En 2011, les personnes à risque de pauvreté ou d'exclusion sociale représentaient 49,1% de la population totale en Bulgarie, 40,4 % en Lettonie, 40% en Lituanie et 32,7% en Croatie.
La cause de cette remontée des inégalités est imputable à trois facteurs cumulatifs :
- la stagnation de la croissance économique,
- le manque de dynamisme démographique des pays riches,
- les rendements élevés du capital.
Parallèlement, nous assistons à un affaiblissement de la puissance des Etats, avec une forte montée de leur endettement qui amoindrit notablement la part publique du patrimoine national et, au-delà, la capacité de régulation de ces mêmes Etats, faute de leviers autres que la norme de droit lorsqu’elle existe. Tout indique qu’une telle situation va perdurer. Le pendant politique de l’accroissement des inégalités n’a pas tardé à se manifester. Jamais l’argent n’a été aussi maître du jeu que depuis le déplafonnement, il y a trois ans, des dépenses politiques par les entreprises aux Etats-Unis. Un récent article de The Nation nous éclaire sur la main invisible du business dans les élections américaines de 2012 pour montrer à quel point le jeu est verrouillé (***).
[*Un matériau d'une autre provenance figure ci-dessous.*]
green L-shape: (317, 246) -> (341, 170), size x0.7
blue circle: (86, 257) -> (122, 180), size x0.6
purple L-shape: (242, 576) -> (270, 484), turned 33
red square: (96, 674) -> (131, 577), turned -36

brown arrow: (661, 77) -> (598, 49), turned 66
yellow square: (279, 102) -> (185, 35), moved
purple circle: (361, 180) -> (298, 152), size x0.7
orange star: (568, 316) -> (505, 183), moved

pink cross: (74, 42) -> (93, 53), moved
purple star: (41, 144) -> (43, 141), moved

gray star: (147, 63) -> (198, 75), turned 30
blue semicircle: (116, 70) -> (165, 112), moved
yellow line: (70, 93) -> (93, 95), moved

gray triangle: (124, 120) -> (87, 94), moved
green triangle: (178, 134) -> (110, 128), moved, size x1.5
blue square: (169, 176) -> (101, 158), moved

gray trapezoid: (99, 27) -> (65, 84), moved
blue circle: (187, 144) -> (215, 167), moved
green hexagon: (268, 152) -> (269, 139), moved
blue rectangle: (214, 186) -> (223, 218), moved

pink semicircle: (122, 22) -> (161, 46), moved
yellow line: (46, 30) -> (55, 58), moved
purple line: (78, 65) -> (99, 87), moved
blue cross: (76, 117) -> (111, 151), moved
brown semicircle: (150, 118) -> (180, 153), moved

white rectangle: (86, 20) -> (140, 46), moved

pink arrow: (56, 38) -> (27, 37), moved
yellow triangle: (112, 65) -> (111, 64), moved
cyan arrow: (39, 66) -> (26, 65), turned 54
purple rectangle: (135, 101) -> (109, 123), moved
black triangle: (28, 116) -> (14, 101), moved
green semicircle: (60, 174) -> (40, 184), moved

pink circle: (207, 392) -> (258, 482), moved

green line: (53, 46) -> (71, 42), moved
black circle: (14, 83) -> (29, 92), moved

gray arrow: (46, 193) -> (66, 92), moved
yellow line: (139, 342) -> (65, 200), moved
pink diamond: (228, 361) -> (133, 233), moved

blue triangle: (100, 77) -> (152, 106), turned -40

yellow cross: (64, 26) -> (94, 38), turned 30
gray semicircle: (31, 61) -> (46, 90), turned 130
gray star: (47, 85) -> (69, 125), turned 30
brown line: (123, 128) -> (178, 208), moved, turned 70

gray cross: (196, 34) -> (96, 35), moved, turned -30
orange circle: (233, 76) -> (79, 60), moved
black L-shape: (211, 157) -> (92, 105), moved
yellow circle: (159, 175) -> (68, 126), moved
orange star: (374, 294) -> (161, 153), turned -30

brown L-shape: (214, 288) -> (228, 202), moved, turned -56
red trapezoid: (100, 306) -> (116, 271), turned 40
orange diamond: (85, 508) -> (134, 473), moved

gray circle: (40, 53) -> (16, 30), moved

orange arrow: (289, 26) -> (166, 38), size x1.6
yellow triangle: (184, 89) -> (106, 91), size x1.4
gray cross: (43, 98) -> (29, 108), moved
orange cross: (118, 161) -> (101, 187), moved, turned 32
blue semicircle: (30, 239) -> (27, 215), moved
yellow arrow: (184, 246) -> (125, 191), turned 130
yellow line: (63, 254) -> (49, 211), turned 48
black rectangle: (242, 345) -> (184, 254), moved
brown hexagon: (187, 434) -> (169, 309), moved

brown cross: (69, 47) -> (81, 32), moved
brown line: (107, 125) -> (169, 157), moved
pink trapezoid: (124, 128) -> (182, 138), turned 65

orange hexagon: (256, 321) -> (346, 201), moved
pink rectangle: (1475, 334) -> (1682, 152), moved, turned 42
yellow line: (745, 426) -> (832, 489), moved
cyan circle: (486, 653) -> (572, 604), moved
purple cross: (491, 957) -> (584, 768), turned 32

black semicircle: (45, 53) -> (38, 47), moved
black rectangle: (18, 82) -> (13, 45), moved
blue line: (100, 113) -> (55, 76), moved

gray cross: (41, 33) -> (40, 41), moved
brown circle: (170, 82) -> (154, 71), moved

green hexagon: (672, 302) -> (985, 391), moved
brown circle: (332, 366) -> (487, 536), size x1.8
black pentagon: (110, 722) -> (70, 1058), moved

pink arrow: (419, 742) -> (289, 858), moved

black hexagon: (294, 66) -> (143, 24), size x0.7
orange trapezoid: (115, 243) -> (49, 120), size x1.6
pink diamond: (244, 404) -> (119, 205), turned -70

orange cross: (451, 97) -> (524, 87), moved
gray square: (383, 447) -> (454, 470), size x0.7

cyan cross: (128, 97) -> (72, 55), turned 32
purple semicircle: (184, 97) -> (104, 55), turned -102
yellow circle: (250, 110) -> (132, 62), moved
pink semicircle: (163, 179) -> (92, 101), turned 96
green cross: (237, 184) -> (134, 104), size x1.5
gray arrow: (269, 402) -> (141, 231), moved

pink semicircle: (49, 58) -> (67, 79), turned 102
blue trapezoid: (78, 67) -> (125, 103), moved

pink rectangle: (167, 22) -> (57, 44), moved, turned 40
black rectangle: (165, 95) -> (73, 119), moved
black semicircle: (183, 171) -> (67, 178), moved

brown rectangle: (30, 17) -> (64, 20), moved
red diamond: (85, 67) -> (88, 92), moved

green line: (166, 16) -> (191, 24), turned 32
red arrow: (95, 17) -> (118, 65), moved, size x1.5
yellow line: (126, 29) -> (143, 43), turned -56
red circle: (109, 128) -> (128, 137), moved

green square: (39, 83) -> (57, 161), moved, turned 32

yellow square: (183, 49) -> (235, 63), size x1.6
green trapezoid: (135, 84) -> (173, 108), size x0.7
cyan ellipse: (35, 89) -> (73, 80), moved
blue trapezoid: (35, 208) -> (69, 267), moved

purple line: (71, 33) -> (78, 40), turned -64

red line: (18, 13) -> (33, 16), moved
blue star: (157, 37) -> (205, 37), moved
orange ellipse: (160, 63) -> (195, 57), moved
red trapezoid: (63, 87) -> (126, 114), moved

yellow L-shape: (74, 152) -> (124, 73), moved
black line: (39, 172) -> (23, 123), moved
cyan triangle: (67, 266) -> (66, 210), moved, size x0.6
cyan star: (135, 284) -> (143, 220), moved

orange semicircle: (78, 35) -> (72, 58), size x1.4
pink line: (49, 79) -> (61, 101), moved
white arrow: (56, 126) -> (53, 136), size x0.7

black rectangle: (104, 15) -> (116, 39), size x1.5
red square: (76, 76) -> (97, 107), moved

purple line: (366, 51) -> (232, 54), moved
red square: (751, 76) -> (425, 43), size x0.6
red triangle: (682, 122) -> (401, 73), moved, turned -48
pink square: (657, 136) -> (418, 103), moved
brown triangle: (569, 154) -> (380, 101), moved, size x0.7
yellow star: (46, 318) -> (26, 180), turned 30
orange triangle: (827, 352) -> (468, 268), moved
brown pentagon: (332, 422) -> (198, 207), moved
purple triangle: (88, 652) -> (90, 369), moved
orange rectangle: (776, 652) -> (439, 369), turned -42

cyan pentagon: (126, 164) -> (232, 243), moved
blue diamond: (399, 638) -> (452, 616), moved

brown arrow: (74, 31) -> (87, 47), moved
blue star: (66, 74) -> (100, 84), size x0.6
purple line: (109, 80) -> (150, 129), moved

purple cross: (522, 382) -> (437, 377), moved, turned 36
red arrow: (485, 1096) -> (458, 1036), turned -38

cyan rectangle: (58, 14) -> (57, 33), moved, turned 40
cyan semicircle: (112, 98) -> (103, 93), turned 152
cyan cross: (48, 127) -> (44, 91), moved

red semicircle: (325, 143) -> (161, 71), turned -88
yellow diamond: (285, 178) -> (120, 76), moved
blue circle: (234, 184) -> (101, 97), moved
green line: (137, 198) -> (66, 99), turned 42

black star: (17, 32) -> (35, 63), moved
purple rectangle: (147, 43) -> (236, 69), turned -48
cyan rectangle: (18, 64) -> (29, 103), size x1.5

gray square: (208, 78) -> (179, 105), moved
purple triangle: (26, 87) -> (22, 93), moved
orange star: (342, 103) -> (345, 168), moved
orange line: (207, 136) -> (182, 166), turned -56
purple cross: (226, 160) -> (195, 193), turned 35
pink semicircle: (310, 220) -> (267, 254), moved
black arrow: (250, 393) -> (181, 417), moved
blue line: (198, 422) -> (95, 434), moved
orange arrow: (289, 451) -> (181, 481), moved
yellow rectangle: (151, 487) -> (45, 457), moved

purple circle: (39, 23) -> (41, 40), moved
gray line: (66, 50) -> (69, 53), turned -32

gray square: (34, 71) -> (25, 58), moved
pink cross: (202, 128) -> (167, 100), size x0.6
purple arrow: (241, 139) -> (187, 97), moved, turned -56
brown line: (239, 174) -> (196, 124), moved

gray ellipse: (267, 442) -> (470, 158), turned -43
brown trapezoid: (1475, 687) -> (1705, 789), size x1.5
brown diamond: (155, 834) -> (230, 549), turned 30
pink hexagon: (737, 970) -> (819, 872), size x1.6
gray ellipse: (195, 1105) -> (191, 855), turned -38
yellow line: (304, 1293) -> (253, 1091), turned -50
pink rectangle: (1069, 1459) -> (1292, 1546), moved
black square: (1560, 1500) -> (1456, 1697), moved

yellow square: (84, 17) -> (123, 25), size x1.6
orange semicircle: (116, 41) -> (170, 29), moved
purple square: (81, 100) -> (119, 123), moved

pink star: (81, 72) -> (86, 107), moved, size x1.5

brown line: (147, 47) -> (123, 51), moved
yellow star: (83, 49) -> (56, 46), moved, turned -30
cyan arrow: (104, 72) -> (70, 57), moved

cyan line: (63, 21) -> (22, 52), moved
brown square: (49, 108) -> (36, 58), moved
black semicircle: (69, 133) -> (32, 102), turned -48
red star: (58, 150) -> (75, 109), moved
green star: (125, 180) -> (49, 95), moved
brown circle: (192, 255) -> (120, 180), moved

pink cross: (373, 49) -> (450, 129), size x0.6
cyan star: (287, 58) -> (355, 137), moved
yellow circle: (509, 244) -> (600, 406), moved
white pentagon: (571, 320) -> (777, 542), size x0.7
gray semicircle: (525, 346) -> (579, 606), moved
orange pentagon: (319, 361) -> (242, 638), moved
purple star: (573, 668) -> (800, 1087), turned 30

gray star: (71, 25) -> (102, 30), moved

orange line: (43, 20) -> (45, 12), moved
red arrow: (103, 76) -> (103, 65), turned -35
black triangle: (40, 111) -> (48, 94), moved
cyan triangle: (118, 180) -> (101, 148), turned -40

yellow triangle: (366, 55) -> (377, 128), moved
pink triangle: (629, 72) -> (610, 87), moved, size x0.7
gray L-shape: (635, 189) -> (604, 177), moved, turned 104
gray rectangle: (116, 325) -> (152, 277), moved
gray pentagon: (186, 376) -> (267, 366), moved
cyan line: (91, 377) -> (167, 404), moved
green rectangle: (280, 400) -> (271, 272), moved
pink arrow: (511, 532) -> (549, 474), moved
Pour longtemps encore
A. B.

(*) Thomas Piketty, Le capital au XXIe siècle, Editions du Seuil, Paris août 2013, 950 pages.
(**) Fédération internationale des Sociétés de la Croix-Rouge et du Croissant-Rouge, Penser différemment. Europe : les conséquences de la crise économique sur le plan humanitaire, Genève, octobre 2013.
(***) Lee Fang, The Invisible Hand of Business in the 2012 Election, The Nation, 19 novembre 2013.